Did Sonia effectively withdraw from accomplice liability before Kai committed the burglary, or is her earlier assistance enough to make her liable anyway?

Rule

An accomplice is liable when, with the intent to facilitate the offense, the accomplice aids, counsels, encourages, or otherwise assists the principal. But a person who has provided assistance may sometimes avoid accomplice liability through timely and effective withdrawal before the crime is committed. The withdrawal must generally do more than a change of heart: the accomplice must neutralize prior aid when possible or otherwise communicate repudiation in time to deprive the principal of the assistance. Mere regret after the crime or last-minute silence is not enough. Timing matters because withdrawal must occur before the offense is completed and must be meaningful enough to undo or counteract the prior aid.

Application

Sonia initially looked like an accomplice because she intentionally lent her van and agreed to provide lookout-style information. The real question is whether she withdrew effectively before the burglary. She did more than express regret. She tried to communicate repudiation by calling and then texting Kai that she was out. More importantly, she affirmatively neutralized her prior aid by removing the van from the planned escape route and parking it elsewhere before the burglary occurred. That deprived Kai of the transportation assistance she had originally promised. Kai still committed the burglary, but he did so on foot and using his own equipment rather than relying on Sonia's aid. The prosecution will argue Sonia did not contact the police or physically stop Kai. But accomplice withdrawal does not always require heroic prevention measures; it requires effective repudiation and, where possible, withdrawal of the aid previously supplied.

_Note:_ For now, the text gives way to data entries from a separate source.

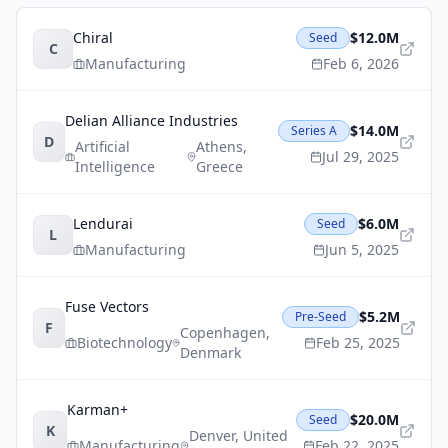
Chiral
$12.0M
Seed
C
Manufacturing
Feb 6, 2026
Delian Alliance Industries
$14.0M
Series A
D
Artificial
Athens
,
Jul 29, 2025
Intelligence
Greece
Lendurai
$6.0M
Seed
L
Manufacturing
Jun 5, 2025
Fuse Vectors
$5.2M
Pre-Seed
F
Copenhagen
,
Biotechnology
Feb 25, 2025
Denmark
Karman+
$20.0M
Seed
K
Denver
,
United
Manufacturing
Feb 22, 2025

On these facts, Sonia likely did enough in time to undo her assistance before the burglary was completed.

Conclusion

Sonia likely withdrew effectively from accomplice liability because she repudiated the plan and neutralized her prior assistance before Kai committed the burglary.

Numbered reasoning steps

  1. Identify Sonia's original aid and intent to facilitate the crime.
  2. Ask whether the withdrawal happened before the offense was completed.
  3. Look for affirmative steps that neutralized or withdrew prior aid.
  4. Distinguish true withdrawal from mere regret or passive nonparticipation.
  5. Conclude by tying the withdrawal steps to the assistance Sonia originally promised.

Why wrong answers fail

Sonia is automatically liable because once aid is offered, accomplice liability can never be undone.

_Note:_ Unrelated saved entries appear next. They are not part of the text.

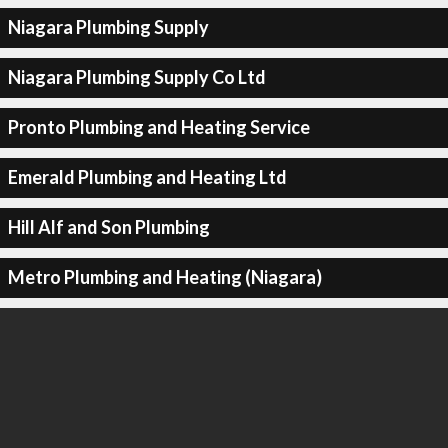
Niagara Plumbing Supply
Niagara Plumbing Supply Co Ltd
Pronto Plumbing and Heating Service
Emerald Plumbing and Heating Ltd
Hill Alf and Son Plumbing
Metro Plumbing and Heating (Niagara)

Timely and effective withdrawal can cut off accomplice liability when the defendant neutralizes prior aid before the offense occurs.

Sonia automatically escapes liability because she told Kai she was nervous.

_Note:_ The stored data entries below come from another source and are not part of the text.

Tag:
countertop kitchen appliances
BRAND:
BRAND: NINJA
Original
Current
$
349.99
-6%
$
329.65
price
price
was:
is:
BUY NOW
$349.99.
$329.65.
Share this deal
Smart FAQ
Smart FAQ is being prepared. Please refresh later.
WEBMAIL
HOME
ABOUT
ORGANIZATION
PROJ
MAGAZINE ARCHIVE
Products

Withdrawal requires more than anxiety or regret. The key is that Sonia also removed the van and repudiated before the burglary happened.

Sonia remains liable because Kai committed the burglary anyway.

The principal's completion of the offense does not by itself defeat a timely withdrawal if the accomplice successfully neutralized the promised assistance.

Withdrawal is relevant only to conspiracy and never to accomplice liability.

Withdrawal is a classic accomplice-liability issue because it can end liability for the later offense when done effectively and in time.

Issue-spotting checklist

  • State the original accomplice act and mental state first.
  • Ask what aid was promised or supplied.
  • Look for repudiation plus an effort to neutralize that specific aid.
  • Measure the timing before the offense was complete.
  • Do not confuse accomplice withdrawal with conspiracy withdrawal.

Primary law and source anchors

  • Model Penal Code Section 2.06(6)(c) An accomplice may avoid liability by terminating complicity before the offense and wholly depriving prior assistance of effectiveness or otherwise preventing the offense.
  • Rosemond v. United States, 572 U.S. 65 (2014) Accomplice liability turns on intentional facilitation and meaningful opportunity to withdraw before completion.
  • People v. Brown, 26 N.E.3d 246 (N.Y. 2015) Withdrawal analysis turns on whether the accomplice took concrete steps to renounce or neutralize participation.
  • Pinkerton v. United States, 328 U.S. 640 (1946) Useful contrast between accomplice liability and ongoing conspiracy-based attribution.